Suffolk County prosecutors, victim advocates, and others assigned to Charlestown District Court came together this week for a day-long training seminar in Boston that they hope will help interrupt the cycle of domestic violence and identify defendants whose abuse may become lethal, District Attorney Daniel F. Conley said.
The main speaker at the Nov. 25 “DV and the DA” event was Dr. Jacquelyn Campbell. A nationally and internationally respected authority on intimate partner violence, Campbell is the author of seven books and more than 200 articles on DV and related topics, has been the primary investigator in numerous federally-funded research grants, and co-chaired the steering committee for the World Health Organization’s Multi-County Study on Violence Against Women and Women’s Health.
Conley’s office recruited Campbell for the training as part of an ongoing continuing education program that ensures Suffolk prosecutors are constantly honing their skills in fundamental and emerging areas of law. Though Massachusetts doesn’t require legal education for lawyers once they pass the bar, Conley last year implemented a policy that mandates at least 12 hours of continuing education per year. Members of Middlesex County DA Marian Ryan’s office also took part.
Campbell presented a five-hour training on the Danger Assessment, an interview- and calendar-based questionnaire that weighs the seriousness and frequency of domestic violence incidents, determines the level of potential danger that an abuser poses to a victim, and suggests potential safety strategies. Reviewing a victim’s responses to the Danger Assessment can shed light on the escalation of abuse.
“Once the Danger Assessment has been conducted with a domestic violence victim, prosecutors can use its results in bail arguments, dangerousness hearings, sentencing recommendations, and other proceedings,” Conley said. “Victim advocates can also use it to help their clients recognize the threat an abuser poses, and that can encourage victims to seek help in leaving the relationship.”

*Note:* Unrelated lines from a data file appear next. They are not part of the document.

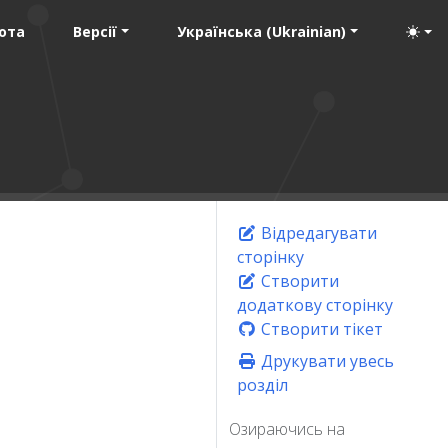
ота
Версії
Українська (Ukrainian)
Відредагувати
сторінку
Створити
додаткову сторінку
Створити тікет
Друкувати увесь
розділ
Озираючись на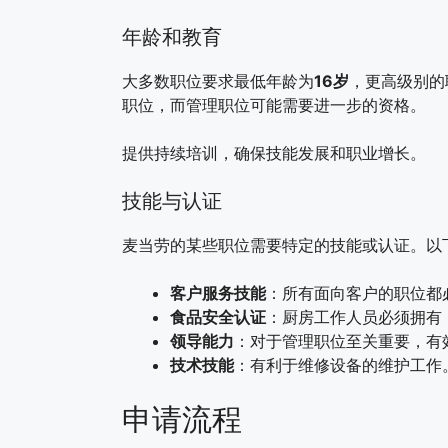
年龄和教育
大多数职位要求最低年龄为
16岁
，更高级别的
职位，而管理职位可能需要进一步的资格。
提供持续培训，确保技能发展和职业增长。
技能与认证
麦当劳的某些职位需要特定的技能或认证。以
客户服务技能
：所有面向客户的职位都
食品安全认证
：厨房工作人员必须拥有
领导能力
：对于管理职位至关重要，有
技术技能
：有利于维修设备的维护工作
申请流程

Members of Conley’s and Ryan’s offices also heard from Dr. David Adams, co-founder and co-director of Emerge, the nation’s first counseling program geared specifically toward men who abuse their partners. Adams has trained law enforcement and social service providers in 44 states and 16 nations and spent more than an hour debunking myths surrounding domestic violence and profiling abusers’ characteristics as partners and parents. Adams’ presence was made possible by DA Ryan’s office.

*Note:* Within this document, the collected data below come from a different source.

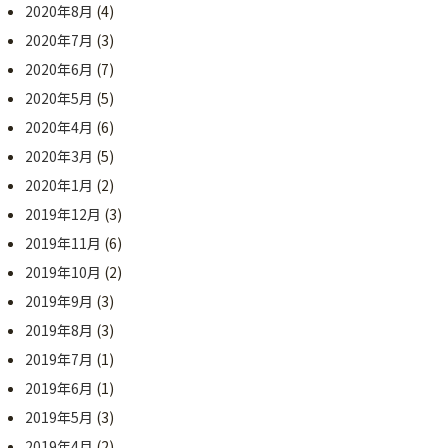
2020年8月
(4)
2020年7月
(3)
2020年6月
(7)
2020年5月
(5)
2020年4月
(6)
2020年3月
(5)
2020年1月
(2)
2019年12月
(3)
2019年11月
(6)
2019年10月
(2)
2019年9月
(3)
2019年8月
(3)
2019年7月
(1)
2019年6月
(1)
2019年5月
(3)
2019年4月
(2)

About 135 attendees took part in the training. They included prosecutors and victim advocates from every level of their respective offices, ranging from district court assignments to superior court trial teams that handle domestic violence, sexual assault, and even homicide in Suffolk and Middlesex counties – a geographic area home to more than one-third of the state’s total population. Middlesex is the most populous county in Massachusetts, while Suffolk has the highest number and rate of violent crimes.
The event was organized by Assistant District Attorney Donna Patalano, Conley’s chief of Professional Integrity and Ethics, and Assistant District Attorney David Fredette, Conley’s chief of Education and Training. It was held at the historic John Adams Courthouse in downtown Boston, which houses the state’s Supreme Judicial Court and Massachusetts Appeals Court.Help is available for anyone who feels trapped in an abusive relationship. Victims are urged to call 911 in an emergency, but SafeLink, a statewide domestic violence hotline, can be reached at 877-785-2020. SafeLink is answered by trained advocates 24 hours a day in English, Spanish, and Portuguese, as well as TTY at 877-521-2601. It has the capacity to provide multilingual translation in more than 140 languages.